Mississippi Power Evaluating Kemper Timeline

By Abby Harvey

Abby L. Harvey
GHG Daily
1/11/2016

The full opening of the much-delayed Kemper County Energy Facility might be pushed back yet again, according to site owner Mississippi Power. The plant, a new-build post-combustion carbon capture and storage project under development near the city of Meridian, was initially slated to reach full operation in 2013. The company announced in October that full operation was expected late in the first half of this year. However, Mississippi Power’s latest filing with the U.S. Securities and Exchange Commission says that date is being “evaluated.”

The document states that an updated timeline will be published in the company’s next SEC filing, to be submitted in early February. The need for evaluation of the construction and start-up schedule is “the result of challenges in ongoing start-up and commissioning activities, including repairs and modifications to the refractory lining inside the gasifiers, as well as operational readiness,” the document says.

The project is currently in an operational testing phase, Mississippi Power spokesman Bill Snyder told GHG Daily this week by email. “While these tests have confirmed the design of these first-of-a-kind systems, we have also identified some modifications, rework and needed repairs that will be implemented and re-tested before these systems can be placed in service. This is not unexpected for systems being commercialized for the first time,” Snyder said.

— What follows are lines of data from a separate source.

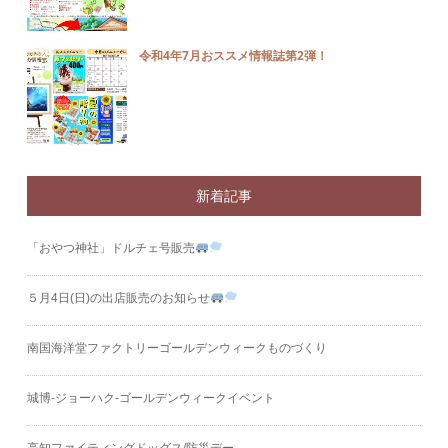
令和4年7月おススメ情報誌第2弾！
新着記事
「おやつ神社」ドルチェ号販売
５月4日(日)の出店販売のお知らせ
南国海洋堂ファクトリーゴールデンウィークものづくり
城博‐ジョーハク‐ゴールデンウィークイベント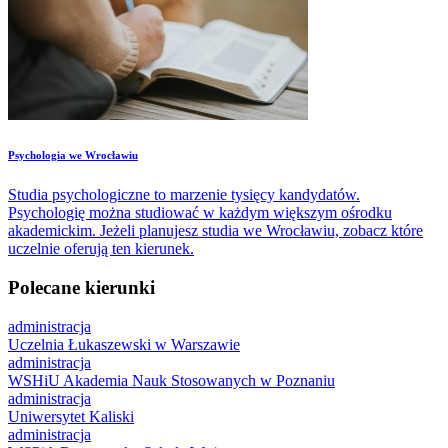
​Psychologia we Wrocławiu
Studia psychologiczne to marzenie tysięcy kandydatów.
Psychologię można studiować w każdym większym ośrodku
akademickim. Jeżeli planujesz studia we Wrocławiu, zobacz które
uczelnie oferują ten kierunek.
Polecane kierunki
administracja
Uczelnia Łukaszewski w Warszawie
administracja
WSHiU Akademia Nauk Stosowanych w Poznaniu
administracja
Uniwersytet Kaliski
administracja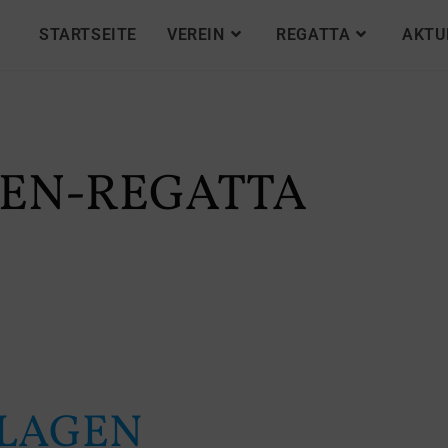
STARTSEITE
VEREIN
REGATTA
AKTU
ABEN-REGATTA
AGEN F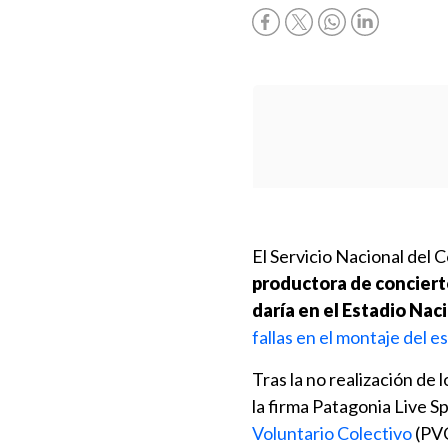
El Servicio Nacional del
productora de conciert
daría en el Estadio Nac
fallas en el montaje del e
Tras la no realización de
la firma Patagonia Live S
Voluntario Colectivo
(PVC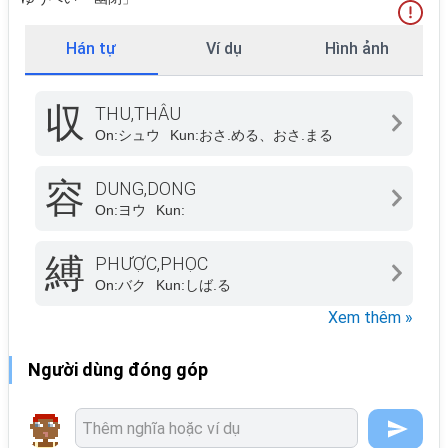
Hán tự
Ví dụ
Hình ảnh
収
THU,THÂU
On:
シュウ
Kun:
おさ.める、おさ.まる
容
DUNG,DONG
On:
ヨウ
Kun:
縛
PHƯỢC,PHỌC
On:
バク
Kun:
しば.る
Xem thêm »
Người dùng đóng góp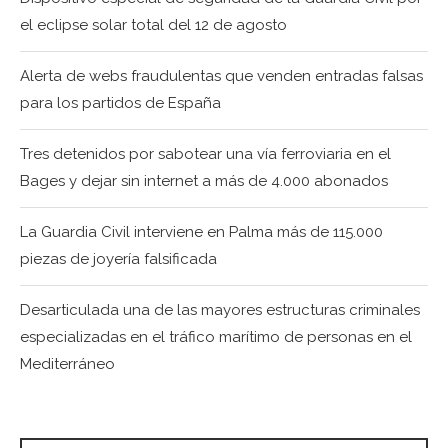
el eclipse solar total del 12 de agosto
Alerta de webs fraudulentas que venden entradas falsas
para los partidos de España
Tres detenidos por sabotear una vía ferroviaria en el
Bages y dejar sin internet a más de 4.000 abonados
La Guardia Civil interviene en Palma más de 115.000
piezas de joyería falsificada
Desarticulada una de las mayores estructuras criminales
especializadas en el tráfico marítimo de personas en el
Mediterráneo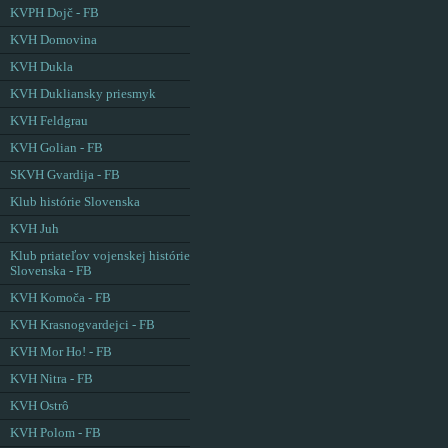
KVPH Dojč - FB
KVH Domovina
KVH Dukla
KVH Dukliansky priesmyk
KVH Feldgrau
KVH Golian - FB
SKVH Gvardija - FB
Klub histórie Slovenska
KVH Juh
Klub priateľov vojenskej histórie
Slovenska - FB
KVH Komoča - FB
KVH Krasnogvardejci - FB
KVH Mor Ho! - FB
KVH Nitra - FB
KVH Ostrô
KVH Polom - FB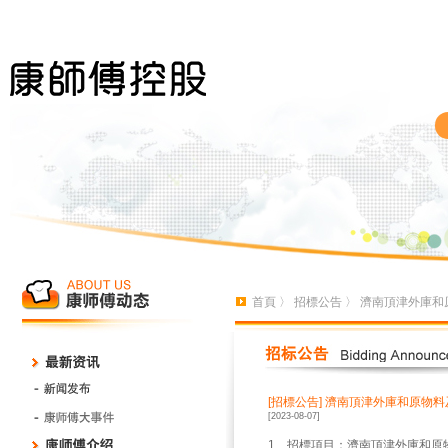
首頁
〉
招標公告
〉 濟南頂津外庫和
[招標公告]
濟南頂津外庫和原物料
[2023-08-07]
1、招標項目：濟南頂津外庫和原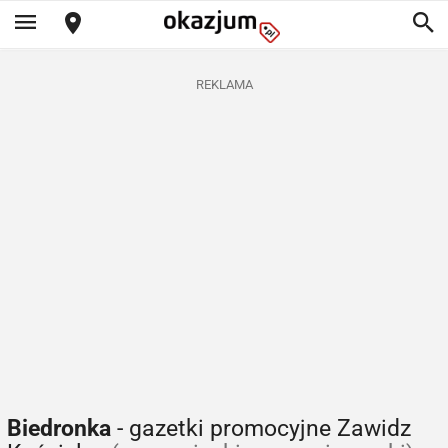
REKLAMA
Biedronka
- gazetki promocyjne Zawidz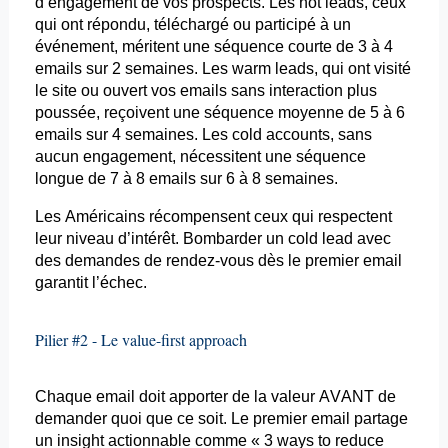
d’engagement de vos prospects. Les hot leads, ceux
qui ont répondu, téléchargé ou participé à un
événement, méritent une séquence courte de 3 à 4
emails
sur 2 semaines. Les warm leads, qui ont visité
le site ou ouvert vos
emails
sans interaction plus
poussée, reçoivent une séquence moyenne de 5 à 6
emails
sur 4 semaines. Les cold
accounts
, sans
aucun engagement, nécessitent une séquence
longue de 7 à 8
emails
sur 6 à 8 semaines.
Les Américains récompensent ceux qui respectent
leur niveau d’intérêt. Bombarder un cold lead avec
des demandes de rendez-vous dès le premier
email
garantit l’échec.
Pilier #2 - Le value-first
approach
Chaque
email
doit apporter de la valeur AVANT de
demander quoi que ce soit. Le premier
email
partage
un insight actionnable comme « 3
ways
to
reduce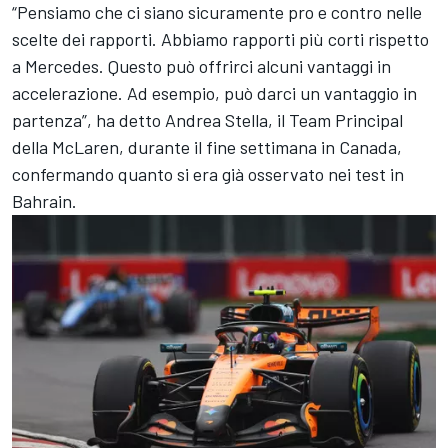
“Pensiamo che ci siano sicuramente pro e contro nelle
scelte dei rapporti. Abbiamo rapporti più corti rispetto
a Mercedes. Questo può offrirci alcuni vantaggi in
accelerazione. Ad esempio, può darci un vantaggio in
partenza”, ha detto Andrea Stella, il Team Principal
della McLaren, durante il fine settimana in Canada,
confermando quanto si era già osservato nei test in
Bahrain.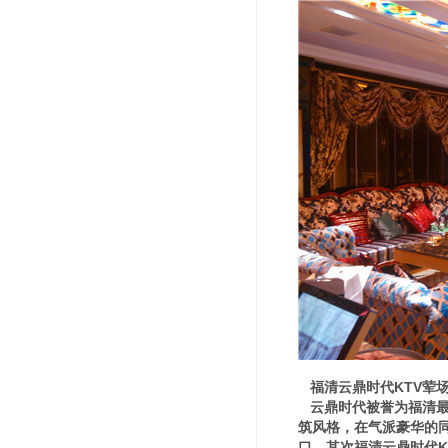
福清云鼎时代KTV荤
云鼎时代被誉为福清最
筑风格，在气派豪华的
口。其次福清云鼎时代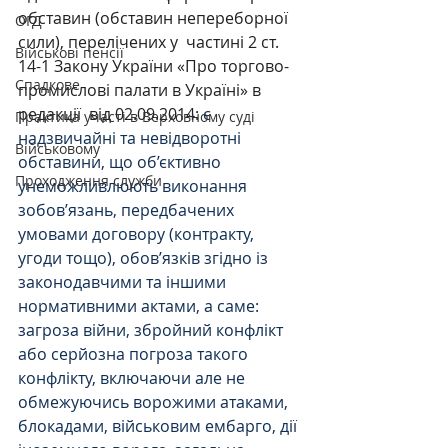
обставин (обставин непереборної 
ОГД
сили), перелічених у  частині 2 ст. 
Військові пенсії
14-1 Закону України «Про торгово-
Спадкове
промислові палати в Україні» в 
редакції  від 02.09.2014:
 є 
Практика участі в Верховному суді
надзвичайні та невідворотні 
Військовому
обставини, що об’єктивно 
Проходження служби
унеможливлюють виконання 
зобов’язань, передбачених 
умовами договору (контракту, 
угоди тощо), обов’язків згідно із 
законодавчими та іншими 
нормативними актами, а саме: 
загроза війни, збройний конфлікт 
або серйозна погроза такого 
конфлікту, включаючи але не 
обмежуючись ворожими атаками, 
блокадами, військовим ембарго, дії 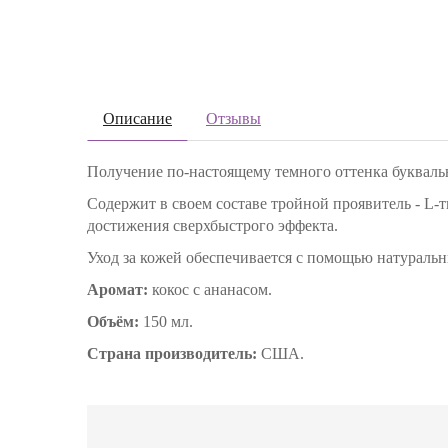
Описание
Отзывы
Получение по-настоящему темного оттенка буквальн
Содержит в своем составе тройной проявитель - L-
достижения сверхбыстрого эффекта.
Уход за кожей обеспечивается с помощью натуральн
Аромат:
кокос с ананасом.
Объём:
150 мл.
Страна производитель:
США.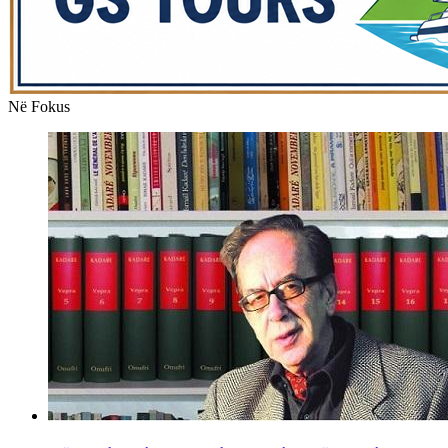
Në Fokus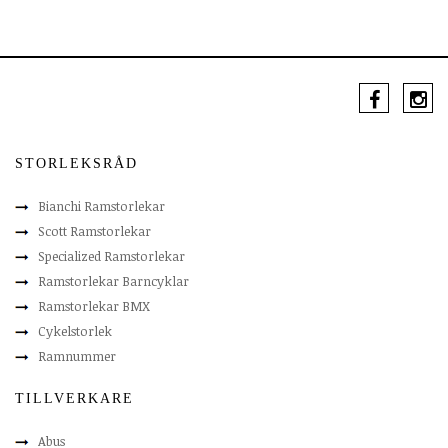
STORLEKSRÅD
Bianchi Ramstorlekar
Scott Ramstorlekar
Specialized Ramstorlekar
Ramstorlekar Barncyklar
Ramstorlekar BMX
Cykelstorlek
Ramnummer
TILLVERKARE
Abus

The plant, once completed, will use Mississippi lignite, a low-rank brown coal, to produce electricity. It will employ a custom integrated gasification combined cycle (IGCC) system and carbon capture and storage technology to produce electricity from the coal with carbon emissions roughly equal to that of natural gas. The project’s captured CO2 will be used for enhanced oil recovery.

Extending the project’s timeline beyond the first half of the year could prove costly for the company, to the tune of $25 million to $30 million a month, according to the document. This total “includes maintaining necessary levels of start-up labor, materials, and fuel, as well as operational resources required to execute start-up and commissioning activities.”

The new filing also lists an expense estimate increase of $11.3 million, bringing the plant’s total estimated price tag to $6.49 billion, far above its initially proposed $2.4 billion. Mississippi Power attributed the overage to “some modifications, rework and needed repairs on a few systems.”